→ INFORMATION SUPPLIED:

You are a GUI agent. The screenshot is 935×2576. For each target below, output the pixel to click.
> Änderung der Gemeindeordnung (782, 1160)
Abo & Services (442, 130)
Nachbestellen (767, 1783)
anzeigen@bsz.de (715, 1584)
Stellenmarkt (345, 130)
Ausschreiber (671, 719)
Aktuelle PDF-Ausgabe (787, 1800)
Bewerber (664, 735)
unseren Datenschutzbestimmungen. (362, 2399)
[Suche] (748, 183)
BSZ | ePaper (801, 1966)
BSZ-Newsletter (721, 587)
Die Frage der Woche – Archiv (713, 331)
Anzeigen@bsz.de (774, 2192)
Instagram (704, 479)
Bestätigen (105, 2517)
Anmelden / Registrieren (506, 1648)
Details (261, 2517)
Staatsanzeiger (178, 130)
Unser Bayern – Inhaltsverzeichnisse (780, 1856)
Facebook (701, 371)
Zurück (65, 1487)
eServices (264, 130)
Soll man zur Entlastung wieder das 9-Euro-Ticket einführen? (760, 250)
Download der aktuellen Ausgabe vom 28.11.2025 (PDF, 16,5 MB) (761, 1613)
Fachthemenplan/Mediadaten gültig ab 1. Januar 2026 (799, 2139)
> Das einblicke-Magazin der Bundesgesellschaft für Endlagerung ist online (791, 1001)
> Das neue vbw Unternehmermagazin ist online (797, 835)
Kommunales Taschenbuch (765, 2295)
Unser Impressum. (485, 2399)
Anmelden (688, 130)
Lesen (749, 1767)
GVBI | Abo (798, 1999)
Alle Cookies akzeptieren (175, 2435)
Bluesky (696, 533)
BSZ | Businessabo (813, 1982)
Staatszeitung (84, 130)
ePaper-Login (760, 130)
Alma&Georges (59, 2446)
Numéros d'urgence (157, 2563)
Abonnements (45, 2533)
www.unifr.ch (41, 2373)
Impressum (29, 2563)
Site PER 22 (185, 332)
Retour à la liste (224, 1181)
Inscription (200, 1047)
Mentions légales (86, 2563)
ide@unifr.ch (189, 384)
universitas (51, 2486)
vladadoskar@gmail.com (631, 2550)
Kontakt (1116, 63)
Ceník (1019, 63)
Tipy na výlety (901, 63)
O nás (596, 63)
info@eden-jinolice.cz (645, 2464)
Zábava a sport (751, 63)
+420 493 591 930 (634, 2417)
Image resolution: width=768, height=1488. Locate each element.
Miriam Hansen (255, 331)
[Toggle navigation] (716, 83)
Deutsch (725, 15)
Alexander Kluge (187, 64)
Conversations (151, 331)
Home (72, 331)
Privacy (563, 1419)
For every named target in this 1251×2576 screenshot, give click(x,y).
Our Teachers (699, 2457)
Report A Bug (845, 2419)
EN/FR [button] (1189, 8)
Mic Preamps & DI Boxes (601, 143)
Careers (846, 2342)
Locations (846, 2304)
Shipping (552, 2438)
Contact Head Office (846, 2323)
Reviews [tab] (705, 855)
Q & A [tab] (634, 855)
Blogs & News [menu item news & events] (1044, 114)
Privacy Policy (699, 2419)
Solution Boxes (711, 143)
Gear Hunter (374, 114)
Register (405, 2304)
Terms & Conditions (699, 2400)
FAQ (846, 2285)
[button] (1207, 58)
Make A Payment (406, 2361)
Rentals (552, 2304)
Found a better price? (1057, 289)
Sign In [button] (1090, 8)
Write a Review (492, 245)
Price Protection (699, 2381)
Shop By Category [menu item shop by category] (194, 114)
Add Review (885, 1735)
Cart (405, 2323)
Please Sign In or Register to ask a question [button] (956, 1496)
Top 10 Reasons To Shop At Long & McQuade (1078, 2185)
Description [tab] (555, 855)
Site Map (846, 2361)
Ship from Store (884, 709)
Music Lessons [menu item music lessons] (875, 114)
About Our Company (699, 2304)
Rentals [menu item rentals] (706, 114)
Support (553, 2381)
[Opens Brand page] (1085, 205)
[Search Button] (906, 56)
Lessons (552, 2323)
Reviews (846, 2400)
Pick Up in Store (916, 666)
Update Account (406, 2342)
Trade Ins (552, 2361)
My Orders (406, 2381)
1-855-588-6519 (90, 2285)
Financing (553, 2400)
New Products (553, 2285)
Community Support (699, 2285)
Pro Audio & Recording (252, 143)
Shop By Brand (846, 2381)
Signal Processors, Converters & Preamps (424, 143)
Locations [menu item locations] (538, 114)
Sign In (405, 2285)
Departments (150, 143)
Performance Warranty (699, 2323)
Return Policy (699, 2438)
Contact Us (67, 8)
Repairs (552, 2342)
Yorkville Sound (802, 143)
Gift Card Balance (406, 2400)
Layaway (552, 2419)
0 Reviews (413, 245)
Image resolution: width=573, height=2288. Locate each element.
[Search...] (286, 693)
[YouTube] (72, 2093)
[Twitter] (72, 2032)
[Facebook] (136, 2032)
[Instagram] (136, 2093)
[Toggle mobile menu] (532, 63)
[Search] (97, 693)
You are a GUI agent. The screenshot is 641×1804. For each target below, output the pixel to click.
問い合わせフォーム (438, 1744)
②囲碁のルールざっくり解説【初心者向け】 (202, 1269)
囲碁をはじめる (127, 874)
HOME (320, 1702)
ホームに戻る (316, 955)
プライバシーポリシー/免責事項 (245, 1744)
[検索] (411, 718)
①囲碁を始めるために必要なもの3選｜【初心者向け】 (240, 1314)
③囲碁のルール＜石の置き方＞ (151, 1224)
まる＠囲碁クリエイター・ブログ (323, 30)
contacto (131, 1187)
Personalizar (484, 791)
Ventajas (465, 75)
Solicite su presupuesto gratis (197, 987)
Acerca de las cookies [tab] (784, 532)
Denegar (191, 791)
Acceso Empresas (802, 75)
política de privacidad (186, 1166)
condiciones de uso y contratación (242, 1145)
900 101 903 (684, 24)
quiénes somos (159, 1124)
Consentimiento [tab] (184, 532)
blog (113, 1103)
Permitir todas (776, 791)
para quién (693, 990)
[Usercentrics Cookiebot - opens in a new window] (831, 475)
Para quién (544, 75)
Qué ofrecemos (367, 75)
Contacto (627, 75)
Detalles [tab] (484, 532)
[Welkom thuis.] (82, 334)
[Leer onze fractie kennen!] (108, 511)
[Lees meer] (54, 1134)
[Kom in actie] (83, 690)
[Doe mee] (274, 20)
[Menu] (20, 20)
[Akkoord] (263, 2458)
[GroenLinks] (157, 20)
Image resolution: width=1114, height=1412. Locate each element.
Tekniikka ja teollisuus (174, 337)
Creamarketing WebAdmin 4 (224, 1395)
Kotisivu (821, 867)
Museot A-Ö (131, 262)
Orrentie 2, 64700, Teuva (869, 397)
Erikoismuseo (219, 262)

→ EXERCISE OBJECTIVE: The lines to return are those in the material above that hold "output".

→ EXERCISE RESULT:
You are a GUI agent. The screenshot is 935×2576. For each target below, output the pixel to click.
You are a GUI agent. The screenshot is 641×1804. For each target below, output the pixel to click.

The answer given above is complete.